(Structured page parsing data)
_ _ _ _ _ _ _

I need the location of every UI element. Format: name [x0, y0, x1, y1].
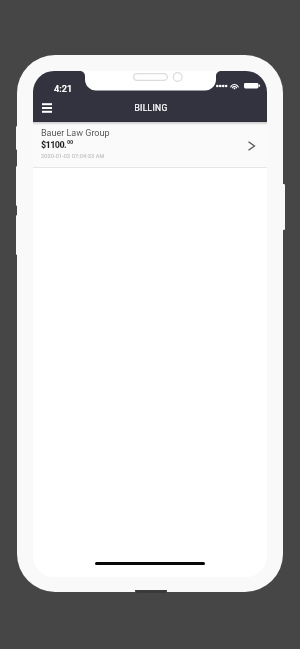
staticText: BILLING	[34, 103, 267, 113]
staticText: 00	[67, 139, 73, 145]
button[interactable]: Bauer Law Group	[33, 122, 267, 168]
staticText: $1100.	[41, 140, 67, 151]
staticText: 4:21	[54, 83, 73, 94]
button[interactable]: Open navigation menu	[34, 95, 60, 121]
staticText: Bauer Law Group	[41, 128, 110, 139]
staticText: 2020-01-02 07:04:33 AM	[41, 153, 105, 159]
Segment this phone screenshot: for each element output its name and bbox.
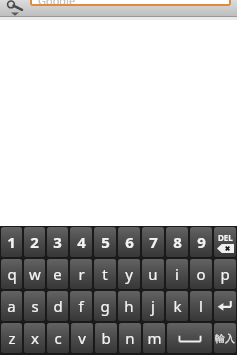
button[interactable]: u [142,259,164,289]
button[interactable]: p [214,259,236,289]
button[interactable]: 2 [24,227,45,257]
staticText: d [53,296,63,316]
button[interactable]: g [94,291,116,321]
button[interactable]: 5 [94,227,116,257]
staticText: n [125,328,135,348]
staticText: 4 [77,232,86,252]
button[interactable]: 7 [142,227,164,257]
staticText: z [8,328,16,348]
button[interactable]: t [94,259,116,289]
staticText: q [7,264,17,284]
button[interactable]: l [190,291,212,321]
button[interactable]: s [24,291,45,321]
button[interactable]: a [1,291,22,321]
button[interactable]: Search type [0,0,30,17]
staticText: e [53,264,62,284]
staticText: 8 [173,232,182,252]
button[interactable]: m [143,323,165,353]
button[interactable]: Space [167,323,212,353]
staticText: t [102,264,108,284]
staticText: b [101,328,111,348]
button[interactable]: 4 [70,227,92,257]
staticText: 輸入 [215,332,235,345]
staticText: Google [38,0,76,4]
button[interactable]: e [47,259,68,289]
button[interactable]: 1 [1,227,22,257]
staticText: w [29,264,41,284]
button[interactable]: i [166,259,188,289]
staticText: m [147,328,162,348]
staticText: p [220,264,230,284]
button[interactable]: Input method [214,323,236,353]
button[interactable]: h [118,291,140,321]
button[interactable]: j [142,291,164,321]
button[interactable]: 3 [47,227,68,257]
button[interactable]: 8 [166,227,188,257]
staticText: v [78,328,86,348]
button[interactable]: c [47,323,69,353]
staticText: 5 [101,232,110,252]
staticText: y [125,264,133,284]
button[interactable]: w [24,259,45,289]
button[interactable]: n [119,323,141,353]
button[interactable]: 9 [190,227,212,257]
button[interactable]: q [1,259,22,289]
staticText: 1 [7,232,16,252]
button[interactable]: d [47,291,68,321]
staticText: l [199,296,203,316]
button[interactable]: Google [32,0,229,4]
button[interactable]: 6 [118,227,140,257]
button[interactable]: b [95,323,117,353]
button[interactable]: k [166,291,188,321]
staticText: 6 [125,232,134,252]
button[interactable]: r [70,259,92,289]
staticText: f [78,296,84,316]
button[interactable]: Enter [214,291,236,321]
staticText: c [54,328,62,348]
button[interactable]: z [1,323,22,353]
staticText: h [124,296,134,316]
staticText: a [7,296,16,316]
button[interactable]: o [190,259,212,289]
button[interactable]: Delete [214,227,236,257]
button[interactable]: f [70,291,92,321]
staticText: u [148,264,158,284]
staticText: 7 [149,232,158,252]
button[interactable]: y [118,259,140,289]
button[interactable]: v [71,323,93,353]
staticText: j [151,296,155,316]
staticText: 2 [30,232,39,252]
staticText: DEL [218,232,233,243]
staticText: i [175,264,179,284]
staticText: 9 [197,232,206,252]
staticText: 3 [53,232,62,252]
staticText: g [100,296,110,316]
staticText: k [173,296,182,316]
staticText: x [31,328,39,348]
staticText: o [196,264,206,284]
staticText: s [31,296,39,316]
staticText: r [78,264,85,284]
button[interactable]: x [24,323,45,353]
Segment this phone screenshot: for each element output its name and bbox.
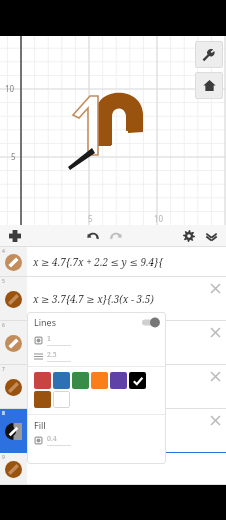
staticText: 10 — [5, 83, 15, 94]
button[interactable]: 8 — [0, 409, 226, 453]
staticText: 6 — [2, 322, 5, 329]
staticText: 5 — [11, 151, 16, 162]
staticText: x ≥ 3.7{4.7 ≥ x}{.3(x − 3.5) — [33, 292, 154, 306]
button[interactable]: Toggle lines — [142, 318, 159, 327]
button[interactable]: Delete expression — [207, 412, 223, 428]
button[interactable]: Color 1 — [53, 372, 70, 389]
button[interactable]: Color 2 — [72, 372, 89, 389]
button[interactable]: Delete expression — [207, 324, 223, 340]
staticText: 5 — [2, 278, 5, 285]
staticText: x ≥ 4.7{.7x + 2.2 ≤ y ≤ 9.4}{ — [33, 255, 163, 269]
button[interactable]: Home — [195, 72, 223, 99]
button[interactable]: Color 3 — [91, 372, 108, 389]
button[interactable]: Color brown — [34, 391, 51, 408]
staticText: − 3.7) — [33, 336, 56, 350]
staticText: Lines — [34, 316, 56, 328]
button[interactable]: Tools — [195, 41, 223, 68]
staticText: 8 — [2, 410, 5, 417]
button[interactable]: Delete expression — [207, 368, 223, 384]
staticText: 6)⁴ ≤ — [33, 380, 58, 394]
button[interactable]: 7 — [0, 365, 226, 409]
button[interactable]: Add expression — [4, 225, 26, 247]
button[interactable]: 4 — [0, 247, 226, 277]
staticText: 1 — [47, 334, 51, 344]
staticText: 7 — [2, 366, 5, 373]
button[interactable]: Delete expression — [207, 280, 223, 296]
staticText: Fill — [34, 419, 46, 431]
button[interactable]: Undo — [82, 225, 104, 247]
staticText: 9 — [2, 454, 5, 461]
staticText: {4.7 ≥ — [33, 424, 62, 438]
button[interactable]: Redo — [104, 225, 126, 247]
staticText: 10 — [154, 213, 164, 224]
staticText: 4 — [2, 248, 5, 255]
button[interactable]: Color 4 — [110, 372, 127, 389]
staticText: 5 — [88, 213, 93, 224]
staticText: 0.4 — [47, 434, 57, 444]
button[interactable]: Collapse — [200, 225, 222, 247]
button[interactable]: 9 — [0, 453, 226, 485]
button[interactable]: 6 — [0, 321, 226, 365]
button[interactable]: Color 0 — [34, 372, 51, 389]
staticText: 2.5 — [47, 350, 57, 360]
button[interactable]: 5 — [0, 277, 226, 321]
button[interactable]: Settings — [178, 225, 200, 247]
button[interactable]: Color white — [53, 391, 70, 408]
button[interactable]: Color 5 — [129, 372, 146, 389]
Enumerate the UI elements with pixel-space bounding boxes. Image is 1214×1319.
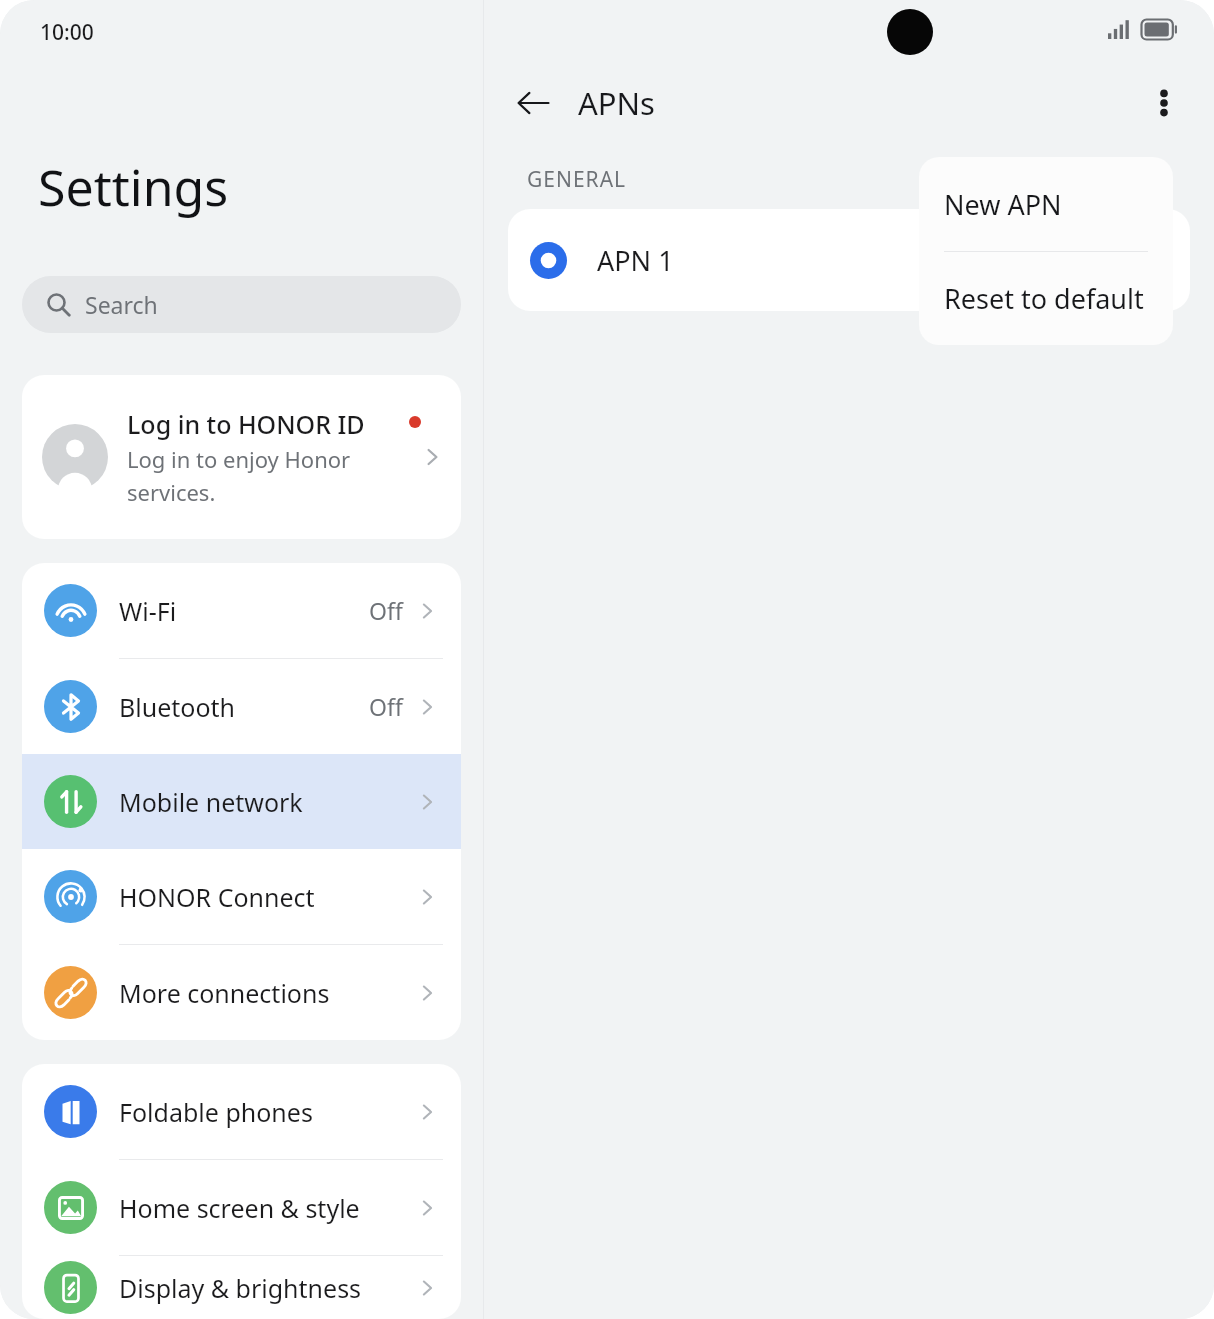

_ _ _ _ _ _ _

**What this task involves:**
Scan the entries above, and wherever a line holds the string "Google", copy it.

**Task answer:**
staticText: Google [38,0,76,4]
button[interactable]: Google [32,0,229,4]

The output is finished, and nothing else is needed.